Dowdall told The Times rapid testing to ensure individuals are clear of the virus before visiting a grandparent, attending an event or going to work could be the solution.

“We want to fight for a credible plan that’s going to help Canadians stay safe and ensure the jobs will be protected and in safe environments and we really didn’t see that,” he said.

“We know that we can overcome adversity together and emerge from this COVID era a lot stronger and more united than ever before, if we have a plan.”

Dowdall said it’s important to remember while the pandemic poses a threat to public health, there are many side effects associated with lock downs.

“Definitely the mental stress of this issue from children, from seniors not able to see their family, couples that can’t get back together because they’re engaged in different countries,” he noted.

“We need to come up with a game plan to move forward with COVID, not just empty ideas. We need timelines and we need budget numbers.”

For CERB, Dowdall said it’s an important benefit for covering Canadians basic needs, but the government has to be cognizant of the fact that jobs do exist and businesses are now struggling to find employees.

He told The Times an incentive for getting individuals back to work could help businesses survive and recover the economy.

More importantly, an economic snapshot and forecast is needed so the federal government can properly determine its finances.

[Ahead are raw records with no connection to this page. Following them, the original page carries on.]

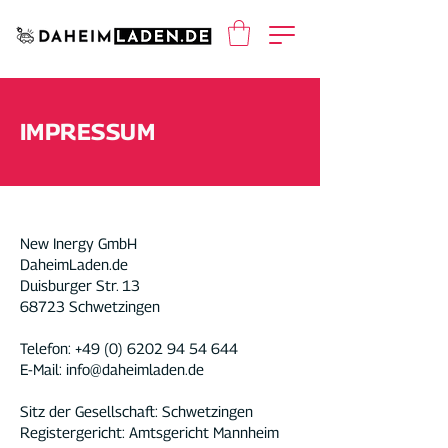
IMPRESSUM
New Inergy GmbH
DaheimLaden.de
Duisburger Str. 13
68723 Schwetzingen
Telefon:
+49 (0) 6202 94 54 644
E-Mail:
info@daheimladen.de
Sitz der Gesellschaft: Schwetzingen
Registergericht: Amtsgericht Mannheim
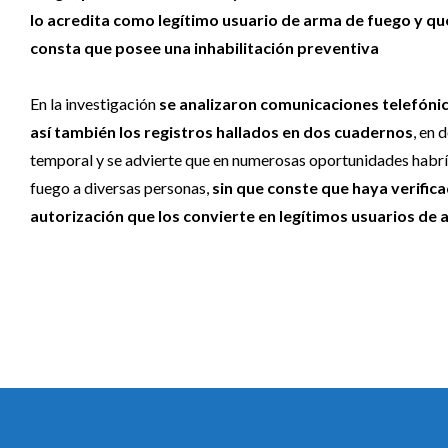
lo acredita como legítimo usuario de arma de fuego y q
consta que posee una inhabilitación preventiva
En la investigación
se analizaron comunicaciones telefóni
así también los registros hallados en dos cuadernos
, en 
temporal y se advierte que en numerosas oportunidades habrí
fuego a diversas personas,
sin que conste que haya verific
autorización que los convierte en legítimos usuarios de 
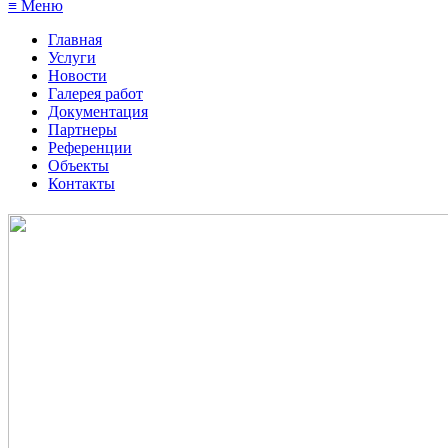
≡ Меню
Главная
Услуги
Новости
Галерея работ
Документация
Партнеры
Референции
Объекты
Контакты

“Whether or not at this particular time interest rates are good, if they go up, I’m spending my children’s and grandchildren’s money later on in life,” Dowdall said.

“We need to make sure that whatever programs we implement are ones that help Canadians and, at the same time, won’t hinder individuals later on that are trying to buy a house.”

Dowdall also noted he would have preferred to see a more collaborative approach between provinces, working together to recover Canada’s economy.

“I didn’t see a real outreach to other provinces, so we definitely want to make sure that we amplify unity in the country,” he stressed.

“It didn’t seem like a reset, it seemed more like a recycled Throne Speech as far as I’m concerned, but some of the issues that were brought to light are ones that we as Conservatives want to see move forward, like rural internet.”

Dowdall said internet connectivity and its cost are huge issues in the rural parts of the Simcoe-Grey riding. Problems with internet have only been exasperated by the pandemic with more people working from home and some students learning online.

“It is a key infrastructure piece that we need to make sure that we can provide in Simcoe–Grey,” he stressed.

However, the Liberal government has not yet released any clear timelines on the implementation of a stronger rural internet network.

One topic the Throne Speech was silent on was funds for the agricultural sector, which is an important industry for the local economy, said Dowdall.

“Whether it’s farms, agri-foods, everything from apples orchards to vegetables, there’s lots of concerns there with the new taxes that are coming out,” he noted.

“We just need to be cognizant of the fact that as we increase cost, it increases the cost of all our products and at the same time we’re trying to make life more affordable for individuals.”

Dowdall said he’ll be back in the House of Commons over the next couple of weeks to press the Liberals on timelines, a fiscal plan, rapid testing to get the economy back on track and other issues impacting his riding.